Akdeniz'deki enerji rezervleri üzerinde hak iddia etme: İsrail dışında faaliyet gösteren şirketler Leviathan ve İsrail, Lübnan ve Kıbrıs arasındaki bölgede muazzam potansiyeli olan petrol ve gaz rezervleri keşfettiler. Kıbrıs hükümeti kuyu açma ve arama planlarını açıkladığında, Erdoğan bölgeye Türk fırkateynlerini, savaş gemilerini ve hava kuvvetlerini göndermekle tehdit etti. Henüz emekleme döneminde oluşan bu anlaşmazlık daha büyük bir kriz için potansiyel unsurlar içermektedir. Hali hazırda, Moskova Kıbrıs'a destek amacıyla bölgeye denizaltıları gönderdi.
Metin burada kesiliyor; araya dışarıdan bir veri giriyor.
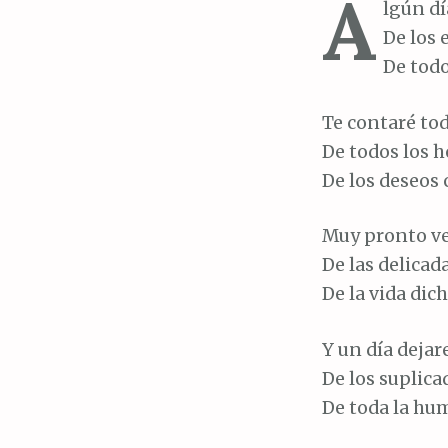
A
lgún dí
De los 
De todo
Te contaré tod
De todos los 
De los deseos 
Muy pronto ve
De las delicad
De la vida dic
Y un día dejar
De los suplicad
De toda la hum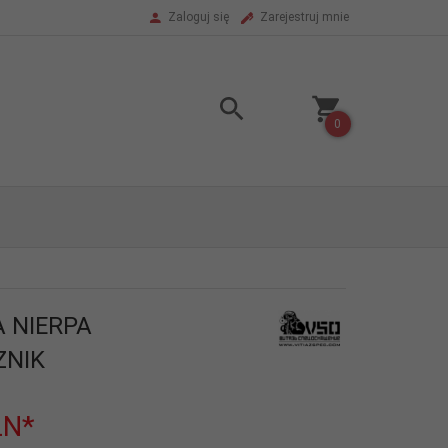
Zaloguj się
Zarejestruj mnie
0
 NIERPA
ZNIK
LN*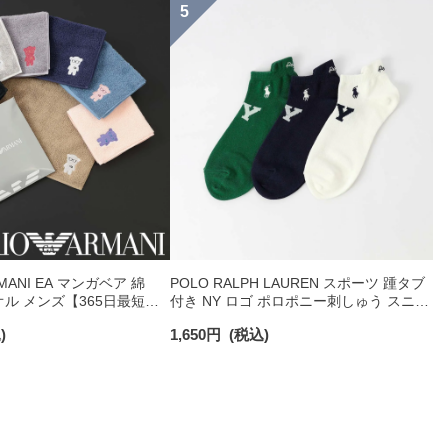
RMANI EA マンガベア 綿
POLO RALPH LAUREN スポーツ 踵タブ
オル メンズ【365日最短翌
付き NY ロゴ ポロポニー刺しゅう スニー
0025
カー丈 オーガニックコットン混 メンズ
)
1,650
円
(税込)
ソックス 02022328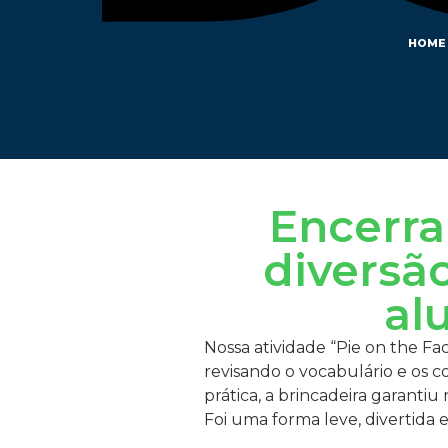
HOME
Encerr
diversã
alu
Nossa atividade “Pie on the Fa
revisando o vocabulário e os 
prática, a brincadeira garantiu
Foi uma forma leve, divertida 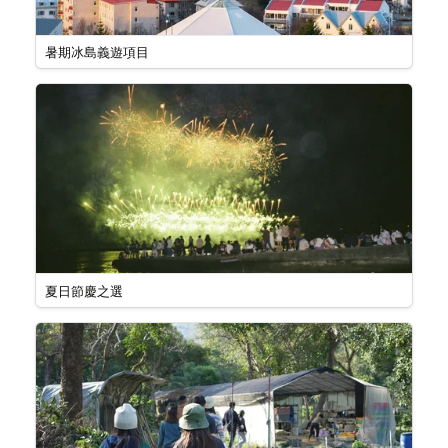
暑期冰島義遊項目
夏日節慶之選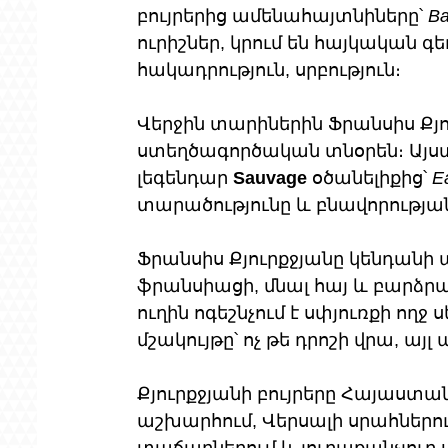
բույրերից ամենահայտնիները՝ 
Ba
ուրիշներ, կրում են հայկական գե
հակադրություն, սրբություն։
Վերջին տարիներին Ֆրանսիս Քյ
ստեղծագործական տնօրեն։ Այստ
լեգենդար 
Sauvage
 օծանելիքից՝ 
E
տարածությունը և բնավորության
Ֆրանսիս Քյուրքջյանը կենդանի ա
ֆրանսիացի, մնալ հայ և բարձրաց
ուղին ոգեշնչում է սփյուռքի ողջ ս
մշակույթը՝ ոչ թե դրոշի վրա, այլ
Քյուրքջյանի բույրերը Հայաստան
աշխարհում, Վերսալի սրահներում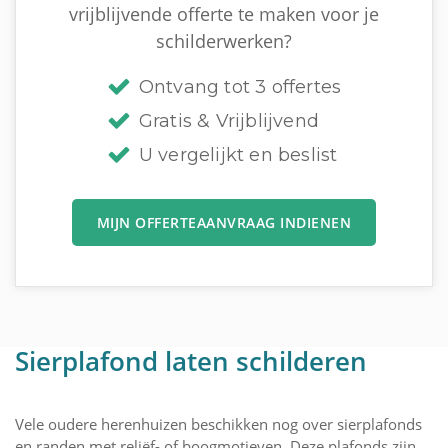
vrijblijvende offerte te maken voor je
schilderwerken?
Ontvang tot 3 offertes
Gratis & Vrijblijvend
U vergelijkt en beslist
MIJN OFFERTEAANVRAAG INDIENEN
Sierplafond laten schilderen
Vele oudere herenhuizen beschikken nog over sierplafonds
en randen met reliëf- of boogmotieven. Deze plafonds zijn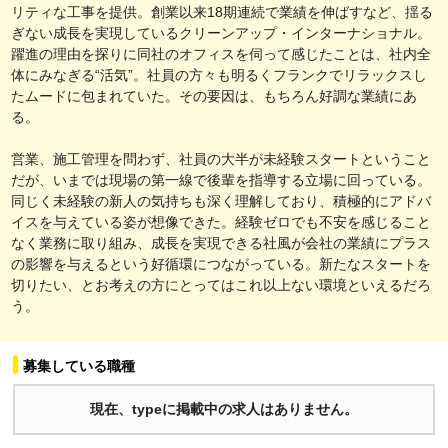
リティな工事を提供。創業以来18期連続で業績を伸ばすなど、揺る
ぎない成長を実現しているクリーンアップ・インターナショナル。
躍進の理由を探りに同社のオフィスを伺って感じたことは、社内全
体にみなぎる“活気”。社員の方々も明るくフランクでリラックスし
たムードに包まれていた。その要因は、もちろん好調な業績にあ
る。
営業、施工管理を問わず、社員の大半が未経験スタートということ
だが、いまでは現場の第一線で後輩を指導する立場に回っている。
同じく未経験の新人の気持ちも深く理解しており、積極的にアドバ
イスを与えている姿が想像できた。経験ゼロでも不安を感じること
なく業務に取り組み、成長を実現できる社風が会社の業績にプラス
の影響を与えるという好循環につながっている。新たなスタートを
切りたい、とお考えの方にとってはこれ以上ない環境といえるだろ
う。
募集している職種
現在、typeに掲載中の求人はありません。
Diğer uluslararası sorunlar: Ankara, Temmuz 2012'de Kıbrıs dönem başkanlığını alması durumunda Avrupa Birliği'ni ilişkileri dondurmakla tehdit etmektedir. Türk silahlı kuvvetleri Suriye bandıralı bir silah gemisine ele koydular. Türkiye'nin kuzey Irak'ı işgal tehditleri Bağdat ile ilişkileri çıkmaza soktu. Türk ve İran hükümetleri gelişen ticari ilişkilerinin yanısıra İslamcı bir bakış açısına ve Kürt karşıtı bir gündeme sahip olsalar da aralarındaki tarihi düşmanlık, farklı yönetim şekilleri ve rakip emelleri bu ilişkide de soğukluk yarattı.
Dışişleri Bakanı Ahmet Davutoğlu Türkiye "herşeyin tam merkezinde" diyerek hava atarken, AKP'nin saldırganlığı Davutoğlu'nun övündüğü komşularla "sıfır problem" politikasını geniş çaplı bir düşmanlığa hatta Suriye, Kıbrıs ve İsrail ile potansiyel bir askeri çatışma olasılığına döndüştürdü. Ekonomik sıkıntılar bir kez başladığında, bir zamanların NATO'nun örnek üyesi Türkiye raydan tamamıyla çıkabilir; işte o zaman Venezuela'lı arkadaşı Hugo Chavez'i taklit eden bir Erdoğan bekleyin.
Bu yüzdendir ki, ben İran'ın nükleer silahları ile birlikte bölgedeki en büyük tehdit olarak saldırgan bir Türkiye'yi görüyorum.